This doctoral research project has two primary aims. First, to depict what current practices of photography-based education look like in order to describe the various agents involved, the various pedagogical and technical activities in which they are engaged, and the stated aims and goals of such practices. Attention will be paid to the various traits that align or distinguish public education from community-based practice, and vice versa. Secondly, this research will assess the significance of photographic learning, both in local settings and more broadly across the Ontario education system. I will analyze what factors constitute critical photographic learning for teachers, students, community members, and at a local level, while also considering what such a visual pedagogy both offers and demands of a publicly funded system.
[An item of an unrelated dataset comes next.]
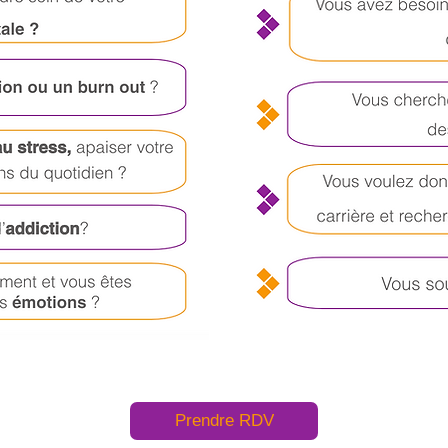
Prendre RDV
Ethnographic interviews with key stakeholders from schools and communities from the Toronto area and photographic documentation of these learning spaces will contribute to this descriptive and analytical survey of the practices, agents, and technologies involved in photographic education. In addition, several action research projects will be initiated at these sites in order to develop of a theoretical framework which situates a critical visual pedagogy within discourses of institutional change and broader practices of social activism.
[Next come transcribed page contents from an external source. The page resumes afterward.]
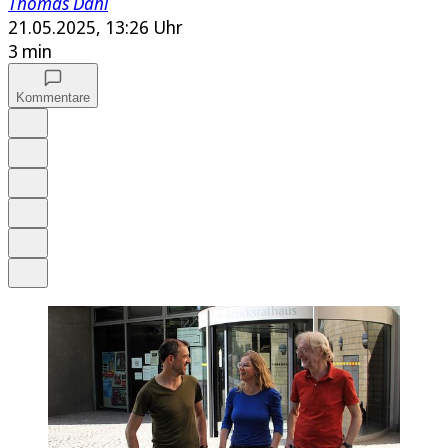
Thomas Dahl
21.05.2025, 13:26 Uhr
3 min
Kommentare
Auf Google bevorzugen
Anhören
Schrift
Merken
Drucken
Teilen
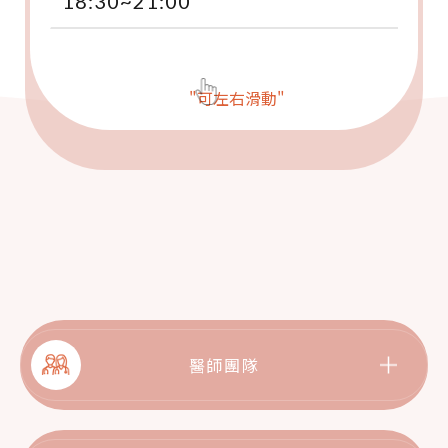
18:30~21:00
"可左右滑動"
醫師團隊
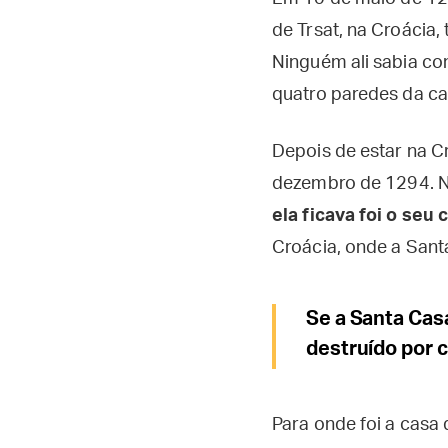
de Trsat, na Croácia
Ninguém ali sabia co
quatro paredes da ca
Depois de estar na C
dezembro de 1294. Ni
ela ficava foi o seu
Croácia, onde a Santa
Se a Santa Ca
destruído por 
Para onde foi a casa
The goal of this research is to describe and articulate an alternative educational practice which emphasizes visual dimensions to learning in addition to traditional language- and text-based practices. The study will fill in a gap between media literacy education research focused on formal school settings and action research found in community-based practices. The notion of a “critical visual pedagogy” I will develop is clearly indebted to educators and scholars in the Freirian tradition, for whom becoming literate is an emancipatory process and “naming the world” (Freire 1970) is inextricably linked to the speech acts implied in the “photovoice” (Wang and Burris 1997) or “talking pictures” (Bunster 1978) methods I intend to employ. Yet this concept is also related to the tradition of critical theory, particularly as it has been applied to studies of power relations in institutional organizations (Smith 1993, Darville 1995), state-based systems (Lloyd and Thomas 1998, Sears 2004), and media networks (Enzensberger 1970).

Bibliography

Augaitis, D., Falk, L., Gilbert, S., & Moser, M. A. (Eds.). (1995). Questions of Community: Artists, Audiences, Coalitions. Banff: Banff Centre Press.

Barndt, D. (2006). Wild Fire: Art As Activism. Toronto: Sumach Press.
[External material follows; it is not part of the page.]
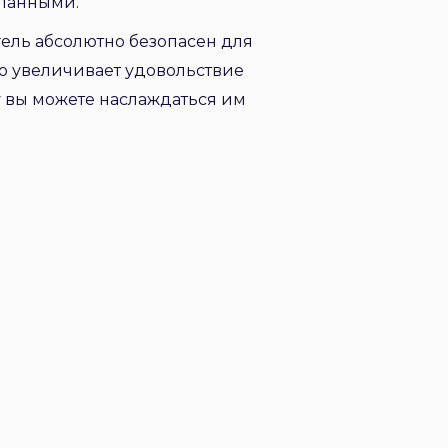
еланными.
 гель абсолютно безопасен для
о увеличивает удовольствие
у вы можете наслаждаться им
Barndt, D. (1991). To Change This House: Popular Education Under the Sandinistas. Toronto: Between the Lines.

Braden, S. (1983). Committing Photography. Pluto Press.

Brake, J. (1996). Changing Images: Photography, Education and Young People. Salford: Viewpoint Photography.

Bunster, X. (1978). Talking pictures: field method and visual mode. Studies in the Anthropology of Visual Communication, 5(1), 37-55.

Darville, R. (1995). Literacy, Experience, Power. In M. L. Campbell & A. Manicom (Eds.), Knowledge, Experience, and Ruling Relations: Studies in the Social Organization of Knowledge. Toronto: University of Toronto Press (pp. 249-261).

Enzensberger, H. M. (1970). Constituents of a Theory of the Media. New Left Review, 64.

Freire, P. (1970). Pedagogy of the Oppressed. New York: Continuum.

Goldfarb, B. (2002). Visual Pedagogy: Media Cultures in and Beyond the Classroom. Durham: Duke University Press.

Isherwood, S., & Stanley, N. (Eds.). (1994). Creating Vision: Photography and the National Curriculum. Manchester: Arts Council of Great Britain.

Kist, W. (2005). New Literacies in Action: Teaching and Learning in Multiple Media. New York: Teachers College Press.

Lloyd, D., & Thomas, P. (1998). Culture and the State. New York: Routledge.

McIntyre, A. (2000). Constructing Meaning About Violence, School, and Community: Participatory Action Research with Urban Youth. The Urban Review, 32(2), 123-154.

Newbury, D. (1997). Talking about Practice: Photography Students, Photographic Culture and Professional Identities. British Journal of Sociology of Education, 18(3), 421-434.

Sears, A. (2003). Retooling the Mind Factory: Education in a Lean State. Aurora: Garamond Press.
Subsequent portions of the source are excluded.